He That Cometh to God
February 8th, 1981 @ 10:50 AM
HE THAT COMETH TO GOD
Dr. W. A. Criswell
2-8-81 10:50 a.m.
This is the pastor of the First Baptist Church in Dallas. And in a long series of sermons on the great doctrines of the Bible," we are now in the section on theology proper, on the doctrine of God. And in that section, this is a middle sermon entitled He That Cometh to God.
In your Bibles, turn to the eleventh chapter of Hebrews, one of the tremendously high mountain peaks of the Bible, one of the great chapters in the Word of God; Hebrews, chapter 11. It is a roll call of faith and you will find the title of the message in the middle of the sixth verse, "For he that cometh to God must believe that He is, and that He is a rewarder of them that diligently seek Him."
You could write up there at the head of this eleventh chapter of Hebrews a caption, a title: "Seeing the Invisible" or "Seeing with the Eyes of Faith." That’s how we see God. In the third verse, he speaks of things which are seen were not made of things which do appear. The Greek of that is the finest statement of the atomic, molecular constitution and structure of matter that you will find in any human speech: The things that we see are made of things which we can’t see – seeing the invisible.
Look at verse 7, "Noah, being warned of God of things not seen as yet," believed God; faith.
Look at verse 10, Abraham, Isaac, and Jacob, "looking for a city which hath foundations, whose builder and maker is God." And the answer in verse 16, "Wherefore God is not ashamed to be called their God: for He hath prepared for them that golden, heavenly city" – seeing the invisible.
Look at verse 19. Abraham, offering up Isaac, believed "that God would raise him up from the dead," if Abraham thrust that knife in the heart of his son.
Look at verse 20, "By faith Isaac blessed Jacob and Esau concerning things to come," things not seen.
Look at verse 27, one of the finest descriptive verses in the Bible: "This man Moses, choosing rather to suffer affliction with the people of God, than to enjoy the pleasures of sin for a season, by faith forsook the throne of Egypt, refusing to be called the son of Pharaoh’s daughter" [verses 24-25]. Look at the verse, "For he endured, as seeing Him who is invisible" [verse 27] the eyes of faith.
The greatest word in the language, "By faith," the farmer plows the soil, sows his seed, believing God, trusting God for a harvest. He sees the harvest "by faith." "by faith," the doctor opens the body, performs a surgical assignment, believing God, trusting God for the healing. He sees the person made whole by faith. "By faith," the banker opens his doors and invites the depositors to come and to trust him with their possessions; "By faith," without which business and life are impossible.

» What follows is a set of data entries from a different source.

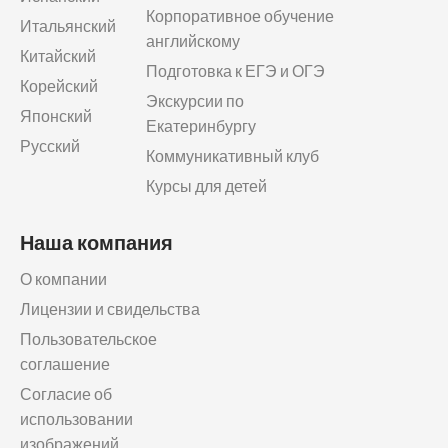
Корпоративное обучение
Итальянский
английскому
Китайский
Подготовка к ЕГЭ и ОГЭ
Корейский
Экскурсии по
Японский
Екатеринбургу
Русский
Коммуникативный клуб
Курсы для детей
Наша компания
О компании
Лицензии и свидельства
Пользовательское
соглашение
Согласие об
использовании
изображений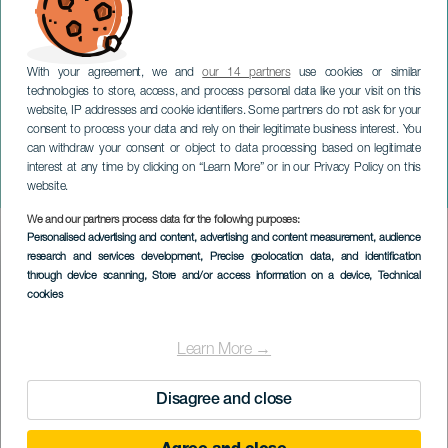
With your agreement, we and
our 14 partners
use cookies or similar
technologies to store, access, and process personal data like your visit on this
website, IP addresses and cookie identifiers. Some partners do not ask for your
consent to process your data and rely on their legitimate business interest. You
GRAN CANARIA
can withdraw your consent or object to data processing based on legitimate
Skål för det nya året på
interest at any time by clicking on “Learn More” or in our Privacy Policy on this
stranden.
website.
We and our partners process data for the following purposes:
Imagen
Personalised advertising and content, advertising and content measurement, audience
Listado
research and services development
, Precise geolocation data, and identification
through device scanning
, Store and/or access information on a device
, Technical
cookies
Learn More →
Disagree and close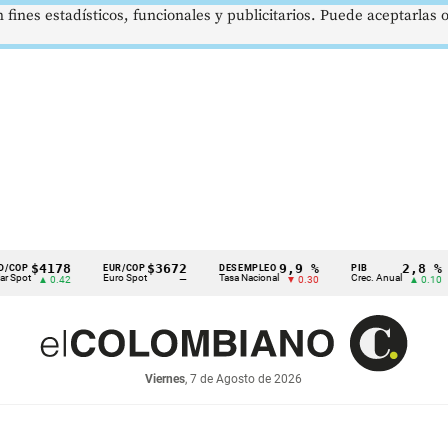
 fines estadísticos, funcionales y publicitarios. Puede aceptarlas
4178
$3672
9,9 %
2,8 %
EUR/COP
DESEMPLEO
PIB
TR
Euro Spot
Tasa Nacional
Crec. Anual
Tas
▲ 0.42
—
▼ 0.30
▲ 0.10
Viernes
, 7 de Agosto de 2026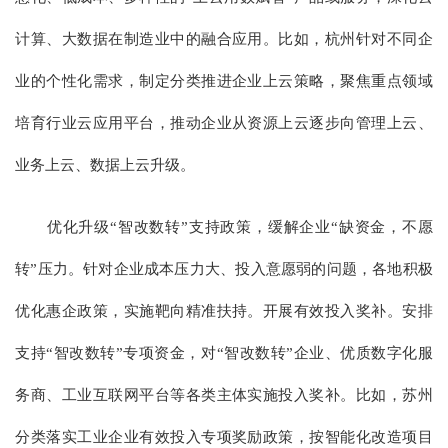
计算、大数据在制造业中的融合应用。比如，杭州针对不同企
业的个性化需求，制定分类推进企业上云策略，聚焦重点领域
培育行业云应用平台，推动企业从资源上云逐步向管理上云、
业务上云、数据上云升级。
优化升级“智改数转”支持政策，缓解企业“缺资金，不愿
转”压力。针对企业成本压力大、投入意愿弱的问题，各地积极
优化惠企政策，实施靶向精准扶持。开展有效投入奖补。安排
支持“智改数转”专项资金，对“智改数转”企业、优质数字化服
务商、工业互联网平台等各类主体实施投入奖补。比如，苏州
分类落实工业企业有效投入专项奖励政策，按智能化改造项目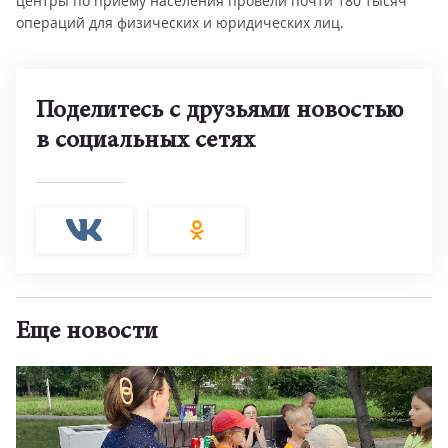
центры по приему населения провели почти 180 тысяч
операций для физических и юридических лиц.
Поделитесь с друзьями новостью
в социальных сетях
Еще новости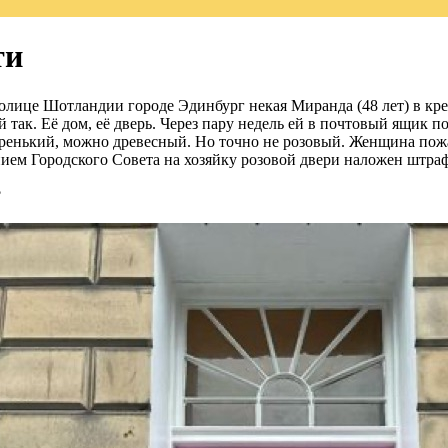
ти
толице Шотландии городе Эдинбург некая Миранда (48 лет) в кр
й так. Её дом, её дверь. Через пару недель ей в почтовый ящик 
еренький, можно древесный. Но точно не розовый. Женщина пож
нием Городского Совета на хозяйку розовой двери наложен штраф
?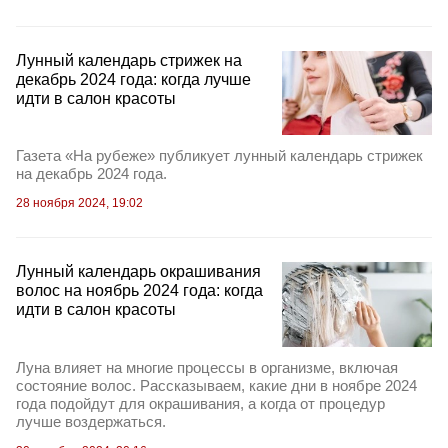
Лунный календарь стрижек на
декабрь 2024 года: когда лучше
идти в салон красоты
Газета «На рубеже» публикует лунный календарь стрижек
на декабрь 2024 года.
28 ноября 2024, 19:02
Лунный календарь окрашивания
волос на ноябрь 2024 года: когда
идти в салон красоты
Луна влияет на многие процессы в организме, включая
состояние волос. Рассказываем, какие дни в ноябре 2024
года подойдут для окрашивания, а когда от процедур
лучше воздержаться.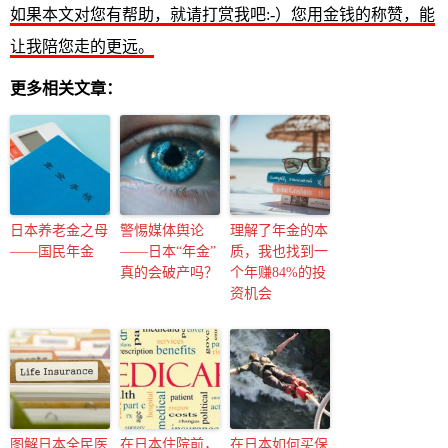
如果本文对您有帮助，就请打赏我吧:-）您用金钱的称赞，能
让我陪您走的更远。
更多相关文章：
日本养老金之母
警惕媒体舆论
理解了年金的本
——国民年金
——日本“年金”
质，我也找到一
真的会破产吗？
个年赚84%的投
资机会
图解日本全民医
在日本住院前，
在日本如何买保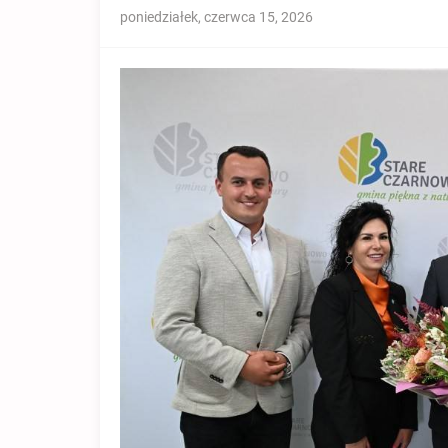
poniedziałek, czerwca 15, 2026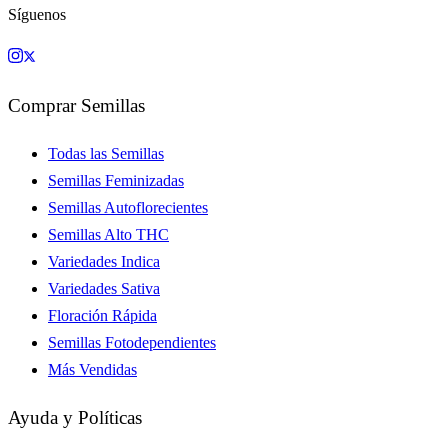
Síguenos
Comprar Semillas
Todas las Semillas
Semillas Feminizadas
Semillas Autoflorecientes
Semillas Alto THC
Variedades Indica
Variedades Sativa
Floración Rápida
Semillas Fotodependientes
Más Vendidas
Ayuda y Políticas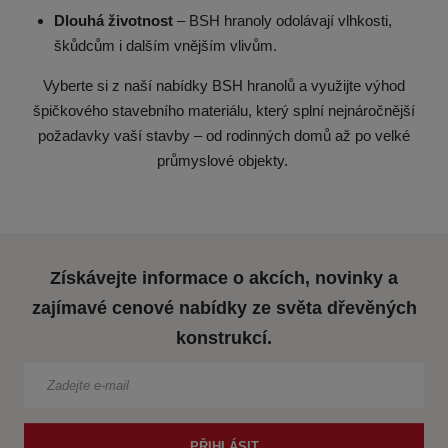
Dlouhá životnost
– BSH hranoly odolávají vlhkosti,
škůdcům i dalším vnějším vlivům.
Vyberte si z naší nabídky BSH hranolů a využijte výhod
špičkového stavebního materiálu, který splní nejnáročnější
požadavky vaší stavby – od rodinných domů až po velké
průmyslové objekty.
Získávejte informace o akcích, novinky a
zajímavé cenové nabídky ze světa dřevěných
konstrukcí.
PŘIHLÁSIT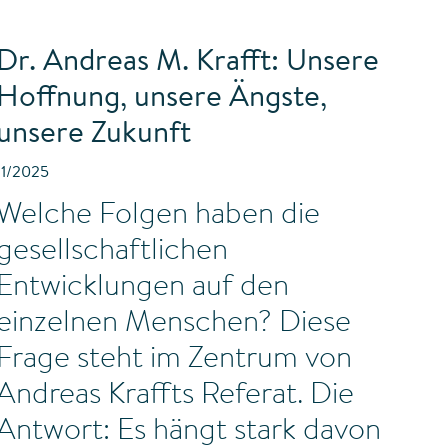
Dr. Andreas M. Krafft: Unsere
Hoffnung, unsere Ängste,
unsere Zukunft
11/2025
Welche Folgen haben die
gesellschaftlichen
Entwicklungen auf den
einzelnen Menschen? Diese
Frage steht im Zentrum von
Andreas Kraffts Referat. Die
Antwort: Es hängt stark davon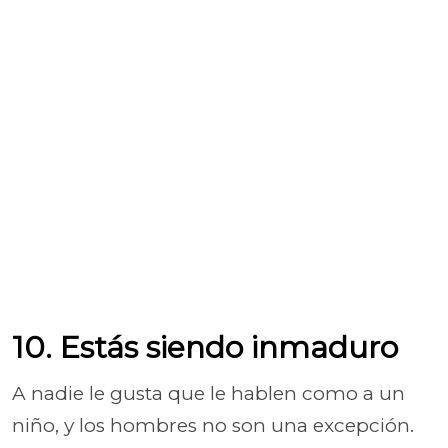
10. Estás siendo inmaduro
A nadie le gusta que le hablen como a un
niño, y los hombres no son una excepción.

Did you ever notice how the business world cannot escape using the language of religion, the language of the faith, the language of the church? Did you ever notice that? They use the same nomenclature we use, the identical words. A woman, bless her soul, called the bank about her bonds. And the banker on the telephone asked her, "What denominations are your securities, and are you interested in conversion or redemption?" There was a long pause on this end of the line. And the little woman finally asked, "Am I talking to the First National Bank or the First Baptist Church?"
You can’t escape it. All of life is put together in those words. By faith, lovers build a home, rear their children. Faith plows the soil, sails the seas, builds our institutions. By faith, we see God.
There is a faculty that God has given to man, an inward sight, the eyes of the soul. And with those eyes, seeing the invisible, we come to know God. That is the faculty that distinguishes a man from all the other of God’s creation: his ableness to see the unseen.
All of the marvels of our twentieth century that have made our modern life a wonder are the results of men seeing the invisible. My brother, ether waves, radio, radar, television, nylon, jet propulsion, atomic fission – all of the marvels that come to us in this new world in which we live, all of these things, these marvelous medicines like penicillin, all of these things have been here from the beginning of the creation. It is just now that with eyes of faith we’re beginning to see the invisible and to pluck them out of the unknown.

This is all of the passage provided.